Specialists from all over the country will unite on board a new mobile medical clinic to provide outback Queenslanders with the healthcare they need, as Heart of Australia launches its second truck.
The new 34-wheel B-Double which features extra consultation rooms for a range of specialist services, including gynaecology, neurology and endocrinology, was built in Brisbane, allowing the service to expand its reach to 16 towns from mid-August.
The mobile clinic is the second truck for Heart of Australia which began in 2014 taking heart specialists to the bush in a custom built 18-wheeler clinic.
Brisbane cardiologist, Dr Rolf Gomes, mortgaged his home to build the first truck after being confronted by the health inequality facing Australians living in remote areas.
“We live in a first-world country in Australia, and yet people are dying of preventable illnesses, not because we lack treatments or medical solutions, but because the people living outside major cities lack access to medical specialists that we in the city often take for granted,” Dr Gomes said.
“Taking cardiologists to regional and remote towns has helped save more than 250 lives but we know people’s health needs extend far beyond heart conditions which is why this second truck is so important.”
The new truck will see gynaecologists, gastroenterologists, neurologists, geriatric medicine specialists and endocrinologists joining cardiologists on the 8000 kilometre a month round trip across rural and remote Queensland.
“The goal is to be able to deliver not only the specialists, but also state-of-the-art medical equipment needed to provide quality care.
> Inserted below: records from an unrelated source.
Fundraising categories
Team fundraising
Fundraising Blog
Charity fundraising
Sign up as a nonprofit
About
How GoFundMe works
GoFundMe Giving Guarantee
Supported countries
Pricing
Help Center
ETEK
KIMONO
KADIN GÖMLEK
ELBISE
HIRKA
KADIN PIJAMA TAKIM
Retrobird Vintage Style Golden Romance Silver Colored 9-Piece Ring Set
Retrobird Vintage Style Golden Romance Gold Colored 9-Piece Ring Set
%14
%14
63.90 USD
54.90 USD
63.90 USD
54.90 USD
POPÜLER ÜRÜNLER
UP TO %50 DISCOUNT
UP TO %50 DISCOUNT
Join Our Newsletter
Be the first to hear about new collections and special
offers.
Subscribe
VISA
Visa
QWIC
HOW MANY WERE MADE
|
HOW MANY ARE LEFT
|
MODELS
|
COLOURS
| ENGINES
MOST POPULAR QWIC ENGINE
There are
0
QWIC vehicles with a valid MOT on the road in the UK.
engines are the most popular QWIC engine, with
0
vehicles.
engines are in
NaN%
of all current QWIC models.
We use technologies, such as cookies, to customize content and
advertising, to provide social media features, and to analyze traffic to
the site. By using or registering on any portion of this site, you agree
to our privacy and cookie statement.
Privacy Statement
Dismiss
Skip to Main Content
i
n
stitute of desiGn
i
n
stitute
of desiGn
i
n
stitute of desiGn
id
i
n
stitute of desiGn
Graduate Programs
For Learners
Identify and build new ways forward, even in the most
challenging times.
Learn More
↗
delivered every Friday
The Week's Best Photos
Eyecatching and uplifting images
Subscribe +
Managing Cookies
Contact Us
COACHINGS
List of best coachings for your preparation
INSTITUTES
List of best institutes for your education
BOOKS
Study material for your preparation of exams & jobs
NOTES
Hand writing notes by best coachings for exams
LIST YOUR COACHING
We say it’s about bringing Wickham Terrace to the bush – if you can find the equipment in my Brisbane clinic, you’ll find it on the truck,” Dr Gomes said.
A second truck also means doctors can spend more time treating patients and Heart of Australia can expand the service to another three towns on top of the 13 it already visits between Stanthorpe in the south and Charters Towers in the north.
“With just one truck, we were spending about half our time treating patients and the other half commuting,” Dr Gomes explained.
“Now we’ll spend 80 per cent of our time with outback Queenslanders and just 20 per cent driving, meaning the waitlist for people needing healthcare will reduce dramatically.”
A Queensland family donated $1 million to help build the new truck, along with support from corporate sponsors and private donations.
The bulk of the funding required to operate the program and deliver these essential medical services to the people of rural and regional Queensland is provided by corporate sponsors and private donations.
Foundation partner Arrow Energy’s Vice President External Relations and Tenure Management Leisa Elder said the expansion was great news.
“Heart of Australia has proved to be a leap forward in bringing medical care to people outside the major cities – the people in our areas of operations,” Ms Elder said.
“It is addressing an imbalance experienced by people in the bush. We were pleased to help Heart of Australia get off the ground in 2014, we’ve been proud of what it’s achieved to date and we’re excited about how this new rig will change lives in the Surat and Bowen basins.”
Dr Gomes said Heart of Australia’s mission is to have mobile clinics on country roads right across the nation.
“Every Australian deserves access to quality healthcare, regardless of where they live.”